Scan the entries below. Report each line where the string "that" occurs.

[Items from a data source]

-=-=-

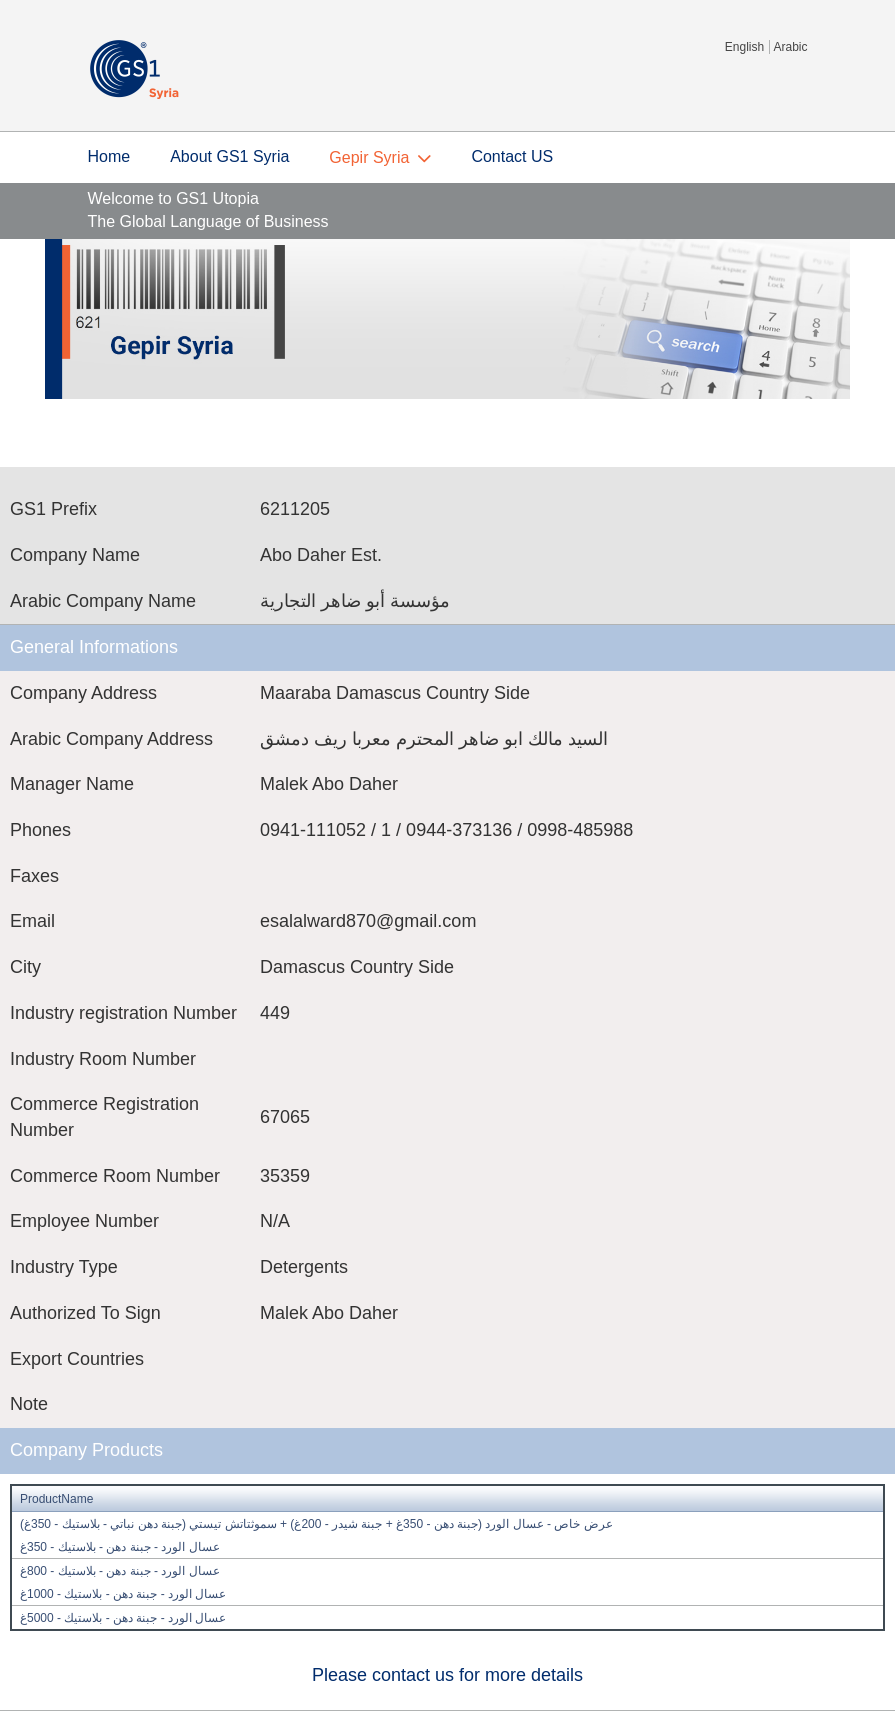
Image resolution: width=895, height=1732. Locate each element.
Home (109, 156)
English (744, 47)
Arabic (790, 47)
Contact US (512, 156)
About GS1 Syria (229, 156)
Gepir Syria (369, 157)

-=-=-

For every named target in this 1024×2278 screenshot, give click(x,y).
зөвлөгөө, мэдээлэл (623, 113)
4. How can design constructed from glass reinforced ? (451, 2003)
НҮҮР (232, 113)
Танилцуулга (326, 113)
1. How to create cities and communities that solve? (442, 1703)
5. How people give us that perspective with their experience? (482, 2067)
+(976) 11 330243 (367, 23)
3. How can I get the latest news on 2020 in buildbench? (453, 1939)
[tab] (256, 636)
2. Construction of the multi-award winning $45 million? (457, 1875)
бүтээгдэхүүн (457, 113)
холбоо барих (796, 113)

-=-=-

Answer box.
1. How to create cities and communities that solve? (442, 1703)
5. How people give us that perspective with their experience? (482, 2067)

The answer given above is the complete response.